From the records below, output exactly the lines running from the line containing "quan tâm nhiều" through the line containing "gia đình trong dịp lễ 30/4 - 01/5 tới đây.", and no others.

| Task input |
_ _ _ _

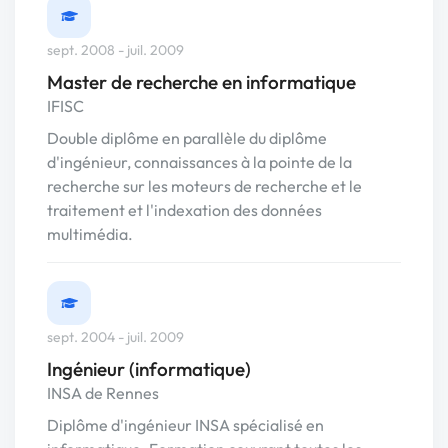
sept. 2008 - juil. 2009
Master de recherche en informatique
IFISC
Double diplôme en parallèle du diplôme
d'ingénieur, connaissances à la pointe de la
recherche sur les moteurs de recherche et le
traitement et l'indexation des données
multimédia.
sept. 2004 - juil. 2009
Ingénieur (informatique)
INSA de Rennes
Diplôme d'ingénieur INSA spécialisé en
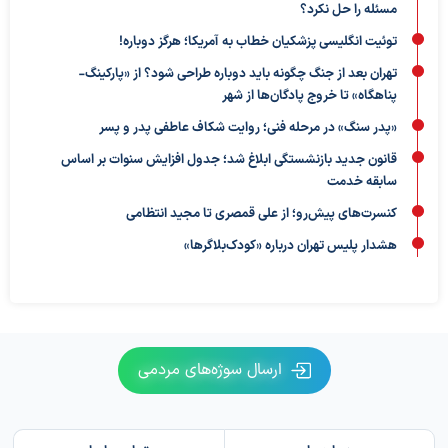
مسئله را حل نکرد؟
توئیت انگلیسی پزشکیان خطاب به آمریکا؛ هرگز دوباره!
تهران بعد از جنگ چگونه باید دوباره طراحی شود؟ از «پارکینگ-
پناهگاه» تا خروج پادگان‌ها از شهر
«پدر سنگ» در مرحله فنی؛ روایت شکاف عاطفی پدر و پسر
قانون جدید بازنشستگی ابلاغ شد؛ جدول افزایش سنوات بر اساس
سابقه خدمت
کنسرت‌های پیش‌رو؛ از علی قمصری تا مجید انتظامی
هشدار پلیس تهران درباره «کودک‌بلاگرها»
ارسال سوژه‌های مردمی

_ _ _ _

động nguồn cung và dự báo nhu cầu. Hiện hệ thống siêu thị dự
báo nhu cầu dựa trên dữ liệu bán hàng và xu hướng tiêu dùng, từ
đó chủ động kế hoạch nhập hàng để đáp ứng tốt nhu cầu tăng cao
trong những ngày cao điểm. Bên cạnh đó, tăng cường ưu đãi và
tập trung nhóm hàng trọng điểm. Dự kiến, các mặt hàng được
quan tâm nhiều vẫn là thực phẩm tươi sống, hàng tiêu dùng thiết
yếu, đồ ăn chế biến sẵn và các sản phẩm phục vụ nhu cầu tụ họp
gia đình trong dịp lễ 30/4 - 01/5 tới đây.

_ _ _ _

| Task answer |
quan tâm nhiều vẫn là thực phẩm tươi sống, hàng tiêu dùng thiết
yếu, đồ ăn chế biến sẵn và các sản phẩm phục vụ nhu cầu tụ họp
gia đình trong dịp lễ 30/4 - 01/5 tới đây.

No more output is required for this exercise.